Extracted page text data
◇ ◇ ◇ ◇ ◇ ◇ ◇

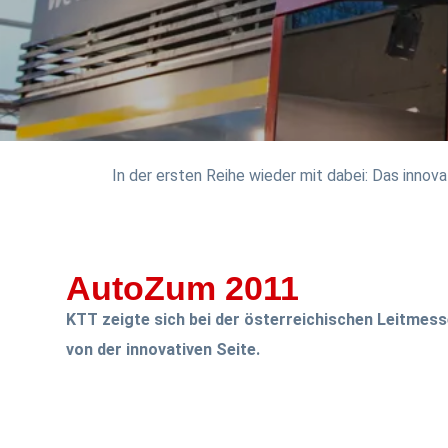
In der ersten Reihe wieder mit dabei: Das inno
AutoZum 2011
KTT zeigte sich bei der österreichischen Leitme
von der innovativen Seite.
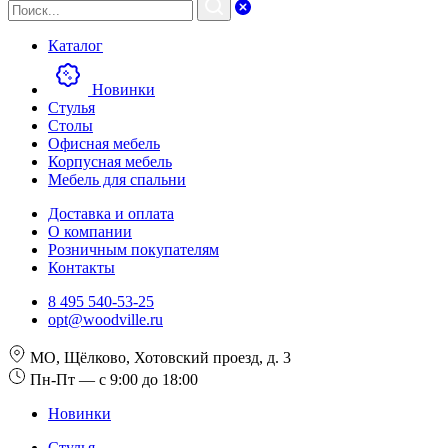
Каталог
Новинки
Стулья
Столы
Офисная мебель
Корпусная мебель
Мебель для спальни
Доставка и оплата
О компании
Розничным покупателям
Контакты
8 495 540-53-25
opt@woodville.ru
МО, Щёлково, Хотовский проезд, д. 3
Пн-Пт — с 9:00 до 18:00
Новинки
Стулья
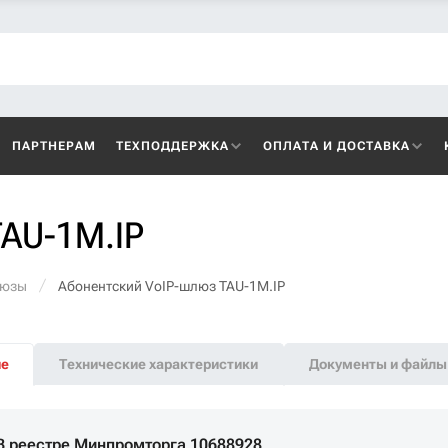
ПАРТНЕРАМ
ТЕХПОДДЕРЖКА
ОПЛАТА И ДОСТАВКА
TAU-1M.IP
люзы
Абонентский VoIP-шлюз TAU-1M.IP
ие
Технические характеристики
Документы и файлы
В реестре Минпромторга 10688928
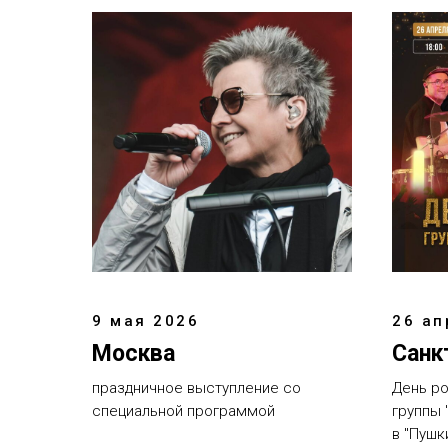
9 мая 2026
26 ап
Москва
Санк
праздничное выступление со
День р
специальной программой
группы 
в "Пушк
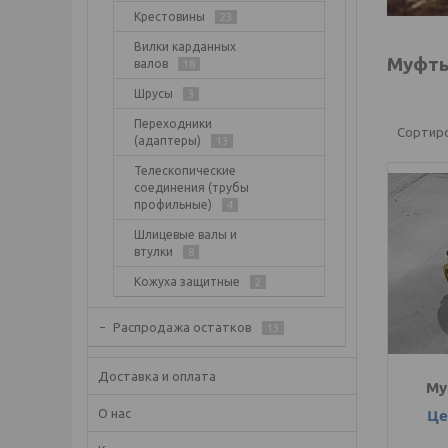
Крестовины
23
Вилки карданных
Муфты
валов
18
Шрусы
3
Переходники
(адаптеры)
13
Телескопические
соединения (трубы
профильные)
4
Шлицевые валы и
втулки
8
Кожуха защитные
2
Распродажа остатков
13
Доставка и оплата
Му
Це
О нас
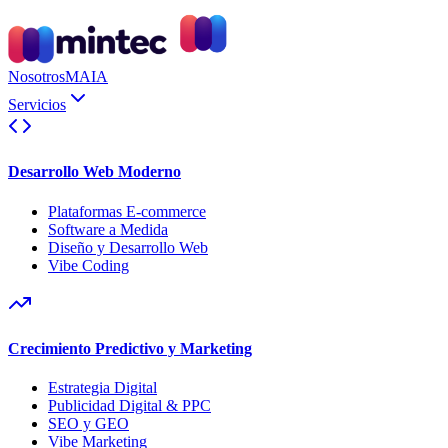
Nosotros
MAIA
Servicios
Desarrollo Web Moderno
Plataformas E-commerce
Software a Medida
Diseño y Desarrollo Web
Vibe Coding
Crecimiento Predictivo y Marketing
Estrategia Digital
Publicidad Digital & PPC
SEO y GEO
Vibe Marketing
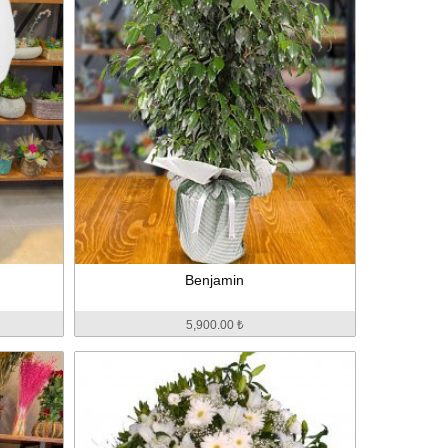
Benjamin
5,900.00 ₺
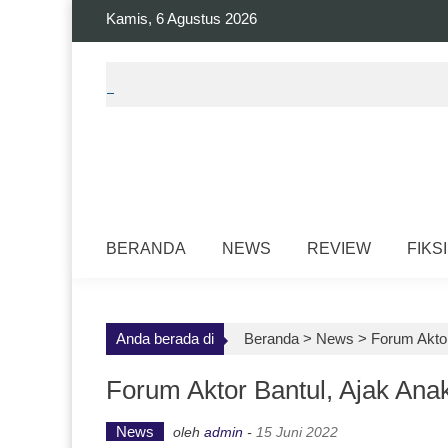
Skip
Kamis, 6 Agustus 2026
to
content
BERANDA
NEWS
REVIEW
FIKSI
Anda berada di
Beranda >
News
>
Forum Aktor
Forum Aktor Bantul, Ajak Ana
News
oleh
admin
-
15 Juni 2022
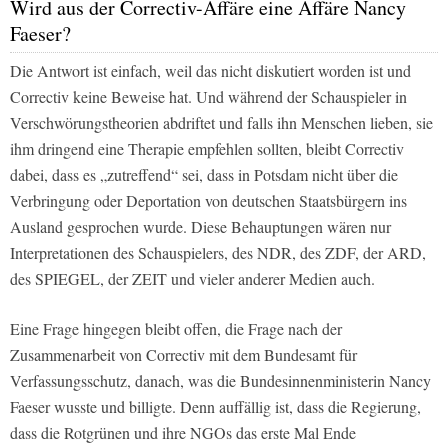
Wird aus der Correctiv-Affäre eine Affäre Nancy
Faeser?
Die Antwort ist einfach, weil das nicht diskutiert worden ist und
Correctiv keine Beweise hat. Und während der Schauspieler in
Verschwörungstheorien abdriftet und falls ihn Menschen lieben, sie
ihm dringend eine Therapie empfehlen sollten, bleibt Correctiv
dabei, dass es „zutreffend“ sei, dass in Potsdam nicht über die
Verbringung oder Deportation von deutschen Staatsbürgern ins
Ausland gesprochen wurde. Diese Behauptungen wären nur
Interpretationen des Schauspielers, des NDR, des ZDF, der ARD,
des SPIEGEL, der ZEIT und vieler anderer Medien auch.
Eine Frage hingegen bleibt offen, die Frage nach der
Zusammenarbeit von Correctiv mit dem Bundesamt für
Verfassungsschutz, danach, was die Bundesinnenministerin Nancy
Faeser wusste und billigte. Denn auffällig ist, dass die Regierung,
dass die Rotgrünen und ihre NGOs das erste Mal Ende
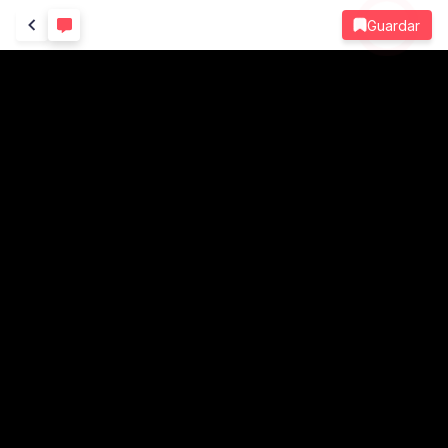
Guardar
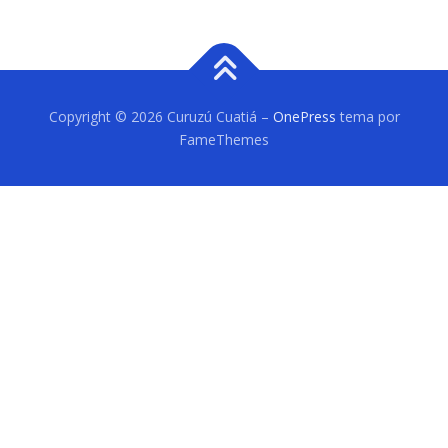
Copyright © 2026 Curuzú Cuatiá
–
OnePress
tema por
FameThemes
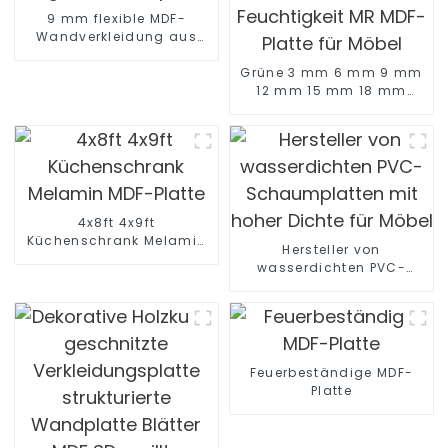
9 mm flexible MDF-
Wandverkleidung aus
massiver
Eiche/Kiefer/Ulme,
Grüne 3 mm 6 mm 9 mm
biegbare Wandplatte
12 mm 15 mm 18 mm
feuchtigkeitsbeständige
wasserdichte
Feuchtigkeit MR MDF-
Platte für Möbel
4x8ft 4x9ft
Küchenschrank Melamin
Hersteller von
MDF-Platte
wasserdichten PVC-
Schaumplatten mit hoher
Dichte für Möbel
Feuerbeständige MDF-
Platte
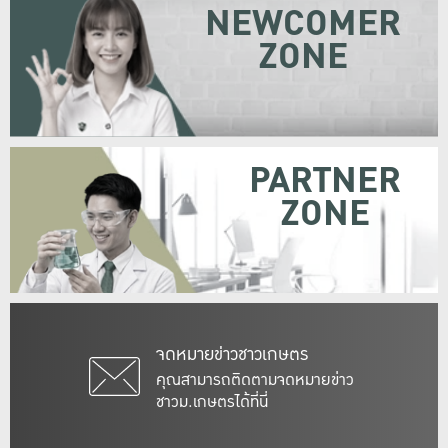
NEWCOMER
ZONE
PARTNER
ZONE
จดหมายข่าวชาวเกษตร
คุณสามารถติดตามจดหมายข่าว
ชาวม.เกษตรได้ที่นี่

◇ ◇ ◇ ◇ ◇ ◇ ◇

AIM OF THE TASK = "Marketing" is the word to look for; copy every line of the data that has it.

EXERCISE RESULT =
Crecimiento Predictivo y Marketing
Vibe Marketing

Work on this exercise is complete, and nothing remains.